I have noticed the increasing number of attacks on my computer in the form of the Backdoor/SubSeven Trojan Horse. My NAV keeps me constantly aware of these attacks (to the tune of half a dozen per day) which appear from all over the world when I track them back.
Do others get so many warnings?
Apparently there must be something substantial to gain from employing this tactic, enough unprotected PCs to warrent its use, and little preventive action employed by ISPs. It’s analogous to having perps walking by and checking the door handles of my car at the mall parking lot, while I’m still in the car!
Although I’ve never suffered any damage from viruses and such, I got to wondering and become a bit paranoid if I’m some sort of “mark.” I understand I can try to report the abuse to the respective ISP, but with so many attacks from such different sources, this seems inefficient.
Any suggestions or ideas on how to minimize this? I’ve heard of some type of “ghost surfer” products but have no idea as to their applicability.
A firewall will render you all but immune to such attacks. And it will protect you from threats that may escape NAV. I use and recommend the free ZoneAlarm, from Zone Labs.
Oh, you didn’t say you had NIS too. Norton Internet Security is a firewall with integrated antivirus support.
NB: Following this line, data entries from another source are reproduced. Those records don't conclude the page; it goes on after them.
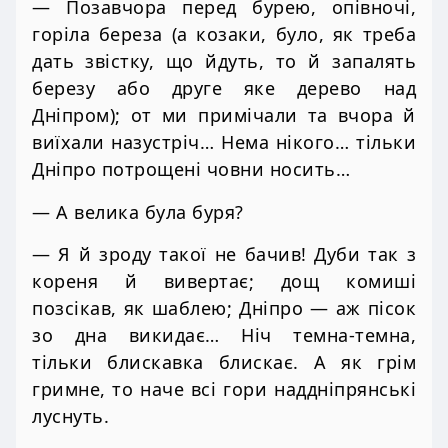
— Позавчора перед бурею, опівночі,
горіла береза (а козаки, було, як треба
дать звістку, що йдуть, то й запалять
березу або друге яке дерево над
Дніпром); от ми примічали та вчора й
виїхали назустріч… Нема нікого… тільки
Дніпро потрощені човни носить…
— А велика була буря?
— Я й зроду такої не бачив! Дуби так з
кореня й вивертає; дощ комиші
позсікав, як шаблею; Дніпро — аж пісок
зо дна викидає… Ніч темна-темна,
тільки блискавка блискає. А як грім
гримне, то наче всі гори наддніпрянські
луснуть.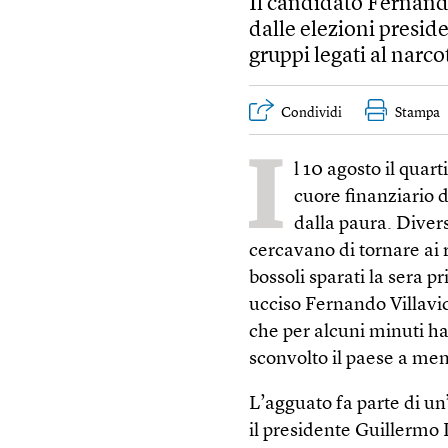
Il candidato Fernando
dalle elezioni presid
gruppi legati al narco
Condividi
Stampa
I
l 10 agosto il quar
cuore finanziario d
dalla paura. Diver
cercavano di tornare ai 
bossoli sparati la sera p
ucciso Fernando Villavic
che per alcuni minuti ha
sconvolto il paese a meno
L’agguato fa parte di un
il presidente Guillermo 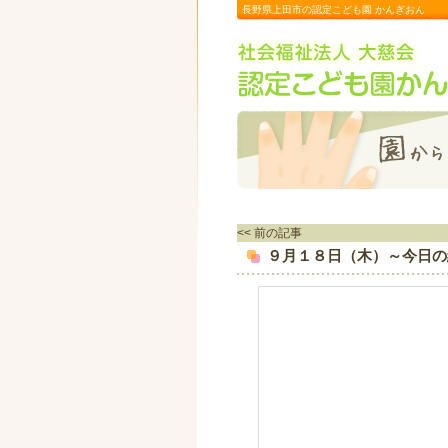
長野県上田市の認定こども園 かんぎおん
<< 前の記事
９月１８日（木）～今日の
To be honest, I don’t know much about it, since I’ve only ever used ZA. ZoneAlarm can also block access from your computer, something many firewalls fail to do. I don’t know if Norton does this or not.
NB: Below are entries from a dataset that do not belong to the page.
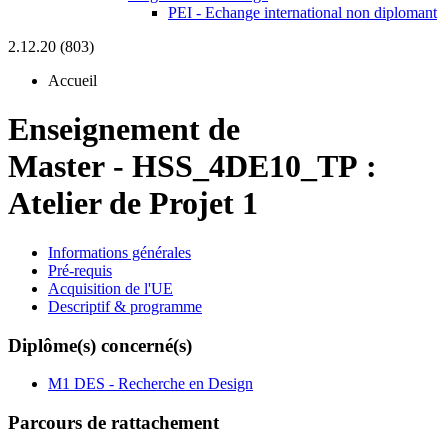
PEI - Echange international non diplomant
2.12.20 (803)
Accueil
Enseignement de
Master
-
HSS_4DE10_TP :
Atelier de Projet 1
Informations générales
Pré-requis
Acquisition de l'UE
Descriptif & programme
Diplôme(s) concerné(s)
M1 DES - Recherche en Design
Parcours de rattachement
My NIS regularly flags the same attacks, Haste. There shouldn’t be a problem with them working together-when I check for updates, NPF and NAV both are polled for the latest antivirus definitions and firewall enhancements.
When setting up firewall rules, I had to tell Norton what programs were allowed to access the net, so I believe that function is covered, Q.E.D., as is outgoing email scanning for viruses.
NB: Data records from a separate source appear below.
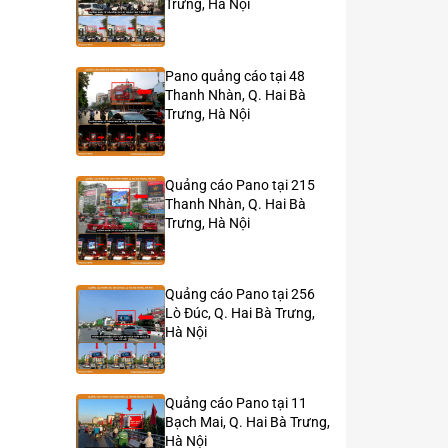
Trưng, Hà Nội
Pano quảng cáo tại 48
Thanh Nhàn, Q. Hai Bà
Trưng, Hà Nội
Quảng cáo Pano tại 215
Thanh Nhàn, Q. Hai Bà
Trưng, Hà Nội
Quảng cáo Pano tại 256
Lò Đúc, Q. Hai Bà Trưng,
Hà Nội
Quảng cáo Pano tại 11
Bạch Mai, Q. Hai Bà Trưng,
Hà Nội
There is a huge difference between using a software firewall (NIS/BlackIce/ZoneAlarm/etc.) from using a hardware firewall, like a $35 router with a firewall built in. The vast majority of hackers are “download hackers”, usually teenagers who have little or no computer skills and they download programs that do basic, irritating (and illegal) things. Often, they run port scanners that search large ranges of IP addresses for those with easy vulnerabilities. Software firewalls report these probings as attempted connections. 95% of the time they are not. I’m convinced the constant pop-ups in these programs (including those above) are to make you feel like they are working. Bottom line: If you have anything important or private on your PC, or if you are sick of constant warnings about hackers, get a router with a firewall in it.